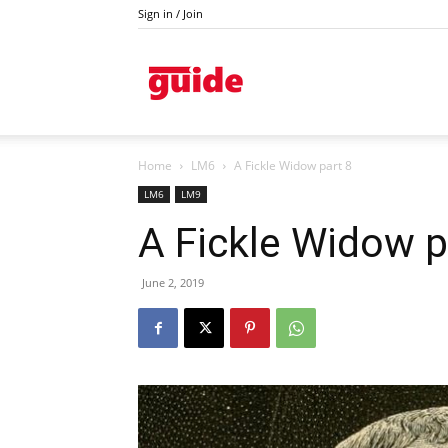
Sign in / Join
Kazanlak
Home
LM6
A Fickle Widow part 8
LM6
LM9
A Fickle Widow p
June 2, 2019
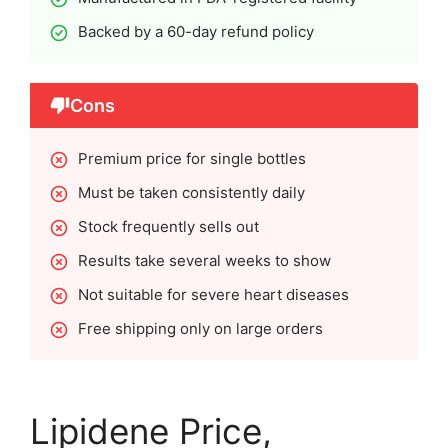
Backed by a 60-day refund policy
Cons
Premium price for single bottles
Must be taken consistently daily
Stock frequently sells out
Results take several weeks to show
Not suitable for severe heart diseases
Free shipping only on large orders
Lipidene Price,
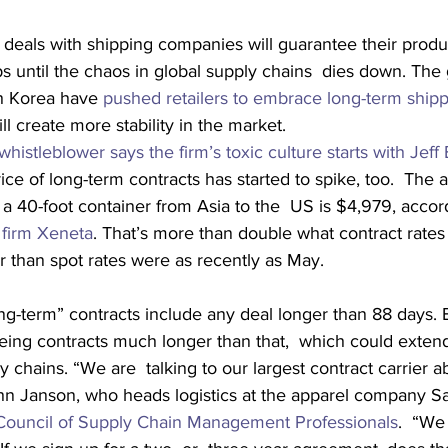
 deals with shipping companies will guarantee their produ
s until the chaos in global supply chains  dies down. Th
h Korea have 
pushed retailers to embrace long-term shipp
l create more stability in the market.
histleblower says the firm’s toxic culture starts with Jeff
rice of long-term contracts has started to spike, too.  The 
p a 40-foot container from Asia to the  US is $4,979, accor
s firm Xeneta
. That’s more than double what contract rates
than spot rates were as recently as May.
ng-term” contracts include any deal longer than 88 days. Bu
yeing contracts much longer than that,  which could exten
ly chains. “We are  talking to our largest contract carrier a
hn Janson, who heads logistics at the apparel company Sa
Council of Supply Chain Management Professionals
.  “We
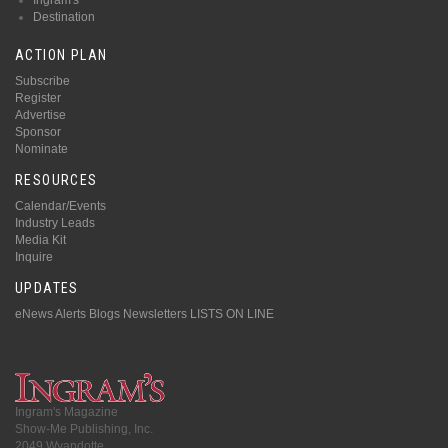
Destination
ACTION PLAN
Subscribe
Register
Advertise
Sponsor
Nominate
RESOURCES
Calendar/Events
Industry Leads
Media Kit
Inquire
UPDATES
eNews Alerts
Blogs
Newsletters
LISTS ON LINE
Ingram's Magazine
Show-Me Publishing, Inc.
2049 Wyandotte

※ ※ ※

*Directions*. Output, exactly and without pictures, the lines above that run from the one containing "Free shipping only on large orders" through the last line of the entries, inclusive.

*Finished exercise*.
Free shipping only on large orders
Lipidene Price,
 deals with shipping companies will guarantee their produ
s until the chaos in global supply chains  dies down. Th
h Korea have 
pushed retailers to embrace long-term shipp
l create more stability in the market.
histleblower says the firm’s toxic culture starts with Jeff
rice of long-term contracts has started to spike, too.  The 
p a 40-foot container from Asia to the  US is $4,979, accor
s firm Xeneta
. That’s more than double what contract rates
than spot rates were as recently as May.
ng-term” contracts include any deal longer than 88 days. Bu
yeing contracts much longer than that,  which could exten
ly chains. “We are  talking to our largest contract carrier a
hn Janson, who heads logistics at the apparel company Sa
Council of Supply Chain Management Professionals
.  “We
Destination
ACTION PLAN
Subscribe
Register
Advertise
Sponsor
Nominate
RESOURCES
Calendar/Events
Industry Leads
Media Kit
Inquire
UPDATES
eNews Alerts
Blogs
Newsletters
LISTS ON LINE
Ingram's Magazine
Show-Me Publishing, Inc.
2049 Wyandotte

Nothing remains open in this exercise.